[WHAT THIS TASK INVOLVES]: Go to the line with "۱۶ مرداد ۱۳۹۳" in the material below and copy from there through the line with "dapat kembali beroperasi dengan lancar. Anda", exactly. Pictures are not copied.
=== Section Start ===
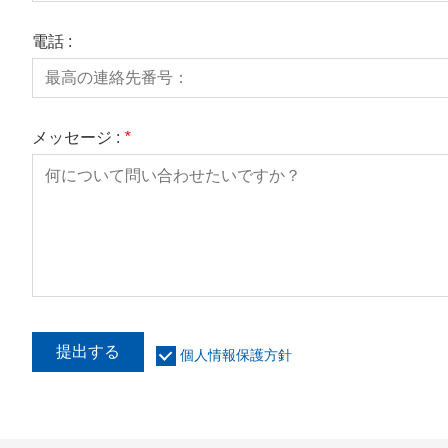
電話 :
メッセージ :
*
提出する
個人情報保護方針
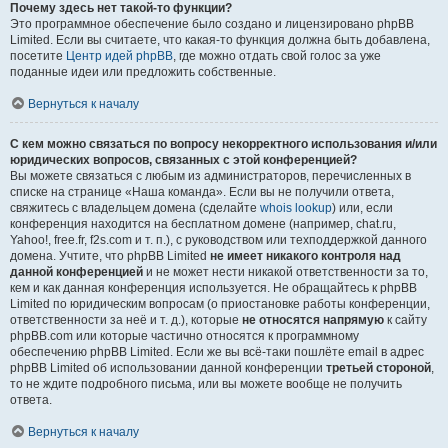
Почему здесь нет такой-то функции?
Это программное обеспечение было создано и лицензировано phpBB
Limited. Если вы считаете, что какая-то функция должна быть добавлена,
посетите
Центр идей phpBB
, где можно отдать свой голос за уже
поданные идеи или предложить собственные.
Вернуться к началу
С кем можно связаться по вопросу некорректного использования и/или
юридических вопросов, связанных с этой конференцией?
Вы можете связаться с любым из администраторов, перечисленных в
списке на странице «Наша команда». Если вы не получили ответа,
свяжитесь с владельцем домена (сделайте
whois lookup
) или, если
конференция находится на бесплатном домене (например, chat.ru,
Yahoo!, free.fr, f2s.com и т. п.), с руководством или техподдержкой данного
домена. Учтите, что phpBB Limited
не имеет никакого контроля над
данной конференцией
и не может нести никакой ответственности за то,
кем и как данная конференция используется. Не обращайтесь к phpBB
Limited по юридическим вопросам (о приостановке работы конференции,
ответственности за неё и т. д.), которые
не относятся напрямую
к сайту
phpBB.com или которые частично относятся к программному
обеспечению phpBB Limited. Если же вы всё-таки пошлёте email в адрес
phpBB Limited об использовании данной конференции
третьей стороной
,
то не ждите подробного письма, или вы можете вообще не получить
ответа.
Вернуться к началу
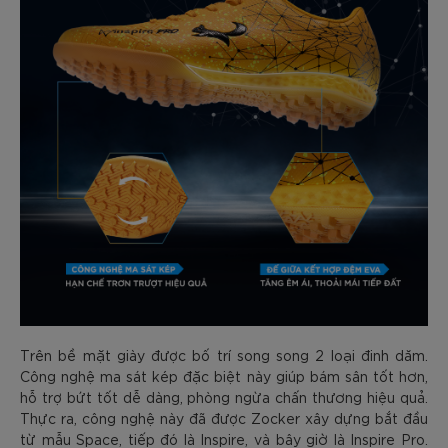
Trên bề mặt giày được bố trí song song 2 loại đinh dăm.
Công nghệ ma sát kép đặc biệt này giúp bám sân tốt hơn,
hỗ trợ bứt tốt dễ dàng, phòng ngừa chấn thương hiệu quả.
Thực ra, công nghệ này đã được Zocker xây dựng bắt đầu
từ mẫu Space, tiếp đó là Inspire, và bây giờ là Inspire Pro.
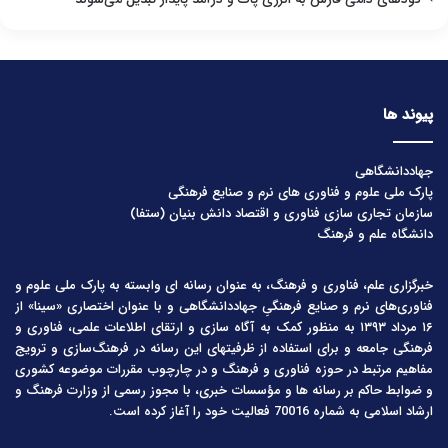
پیوند ها
جهاددانشگاهی
پارک ملی علوم و فناوری های نرم و صنایع فرهنگی
سازمان تجاری سازی فناوری و اقتصاد دانش بنیان (ستفا)
دانشگاه علم و فرهنگ
خبرگزاری علم، فناوری و فرهنگ، به عنوان رسانه ای وابسته به پارک ملی علوم و
فناوری‌های نرم و صنایع فرهنگیِ جهاددانشگاهی و با عنوان اختصاری «سینا» از
۱۶ مرداد ۱۳۹۳ به منظور کمک به آگاه سازی و ارتقای اطلاعات علمی، فناوری و
فرهنگی جامعه و برای استفاده از ظرفیتهای این رسانه در فرهنگ‌سازی و ترویج
مفاهیم مرتبط در حوزه فناوری و فرهنگ و در چارچوب مقررات موضوعه کشوری
و ضوابط حاکم بر رسانه ها و مؤسسات خبری، با مجوز رسمی از وزارت فرهنگ و
ارشاد اسلامی به شماره 70016 فعالیت خود را آغاز کرده است.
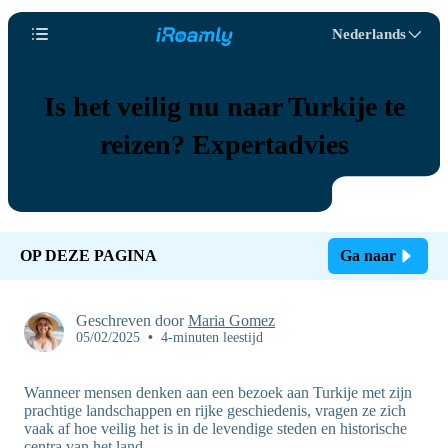
Nederlands
Is het veilig nu naar Turkije te
reizen? Expertadvies
OP DEZE PAGINA
Ga naar
Geschreven door
Maria Gomez
05/02/2025
•
4-minuten leestijd
Wanneer mensen denken aan een bezoek aan Turkije met zijn
prachtige landschappen en rijke geschiedenis, vragen ze zich
vaak af hoe veilig het is in de levendige steden en historische
centra van het land.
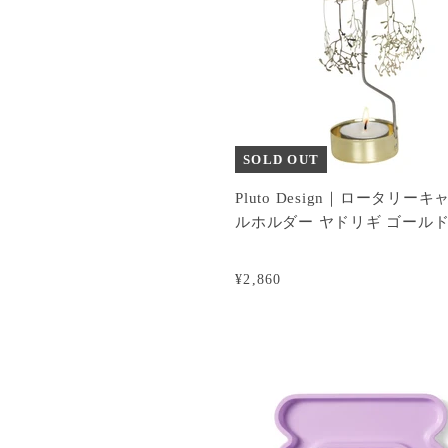
SOLD OUT
Pluto Design｜ロータリーキ
ルホルダー ヤドリギ ゴール
¥2,860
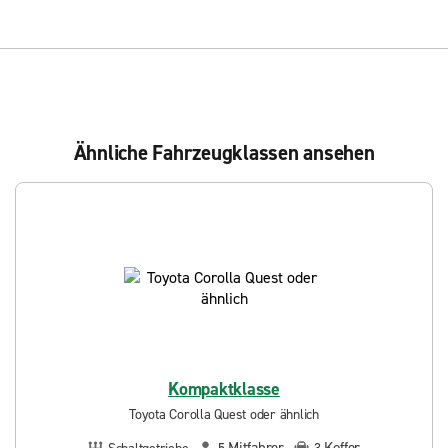
Ähnliche Fahrzeugklassen ansehen
Kompaktklasse
Toyota Corolla Quest oder ähnlich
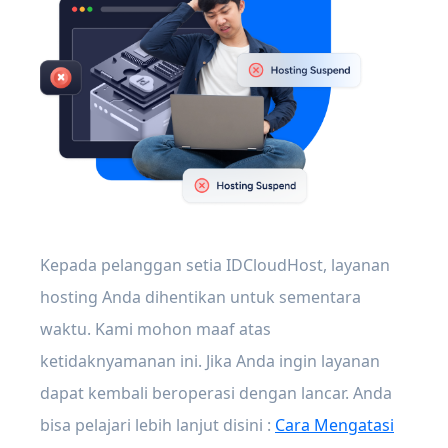
Kepada pelanggan setia IDCloudHost, layanan
hosting Anda dihentikan untuk sementara
waktu. Kami mohon maaf atas
ketidaknyamanan ini. Jika Anda ingin layanan
dapat kembali beroperasi dengan lancar. Anda
bisa pelajari lebih lanjut disini :
Cara Mengatasi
=== Section End ===
[EXERCISE ANSWER]:
۱۶ مرداد ۱۳۹۳ به منظور کمک به آگاه سازی و ارتقای اطلاعات علمی، فناوری و
فرهنگی جامعه و برای استفاده از ظرفیتهای این رسانه در فرهنگ‌سازی و ترویج
مفاهیم مرتبط در حوزه فناوری و فرهنگ و در چارچوب مقررات موضوعه کشوری
و ضوابط حاکم بر رسانه ها و مؤسسات خبری، با مجوز رسمی از وزارت فرهنگ و
ارشاد اسلامی به شماره 70016 فعالیت خود را آغاز کرده است.
Nederlands
Is het veilig nu naar Turkije te
reizen? Expertadvies
OP DEZE PAGINA
Ga naar
Geschreven door
Maria Gomez
05/02/2025
•
4-minuten leestijd
Wanneer mensen denken aan een bezoek aan Turkije met zijn
prachtige landschappen en rijke geschiedenis, vragen ze zich
vaak af hoe veilig het is in de levendige steden en historische
centra van het land.
SOLD OUT
Pluto Design｜ロータリーキ
ルホルダー ヤドリギ ゴール
¥2,860
Ähnliche Fahrzeugklassen ansehen
Kompaktklasse
Toyota Corolla Quest oder ähnlich
Kepada pelanggan setia IDCloudHost, layanan
hosting Anda dihentikan untuk sementara
waktu. Kami mohon maaf atas
ketidaknyamanan ini. Jika Anda ingin layanan
dapat kembali beroperasi dengan lancar. Anda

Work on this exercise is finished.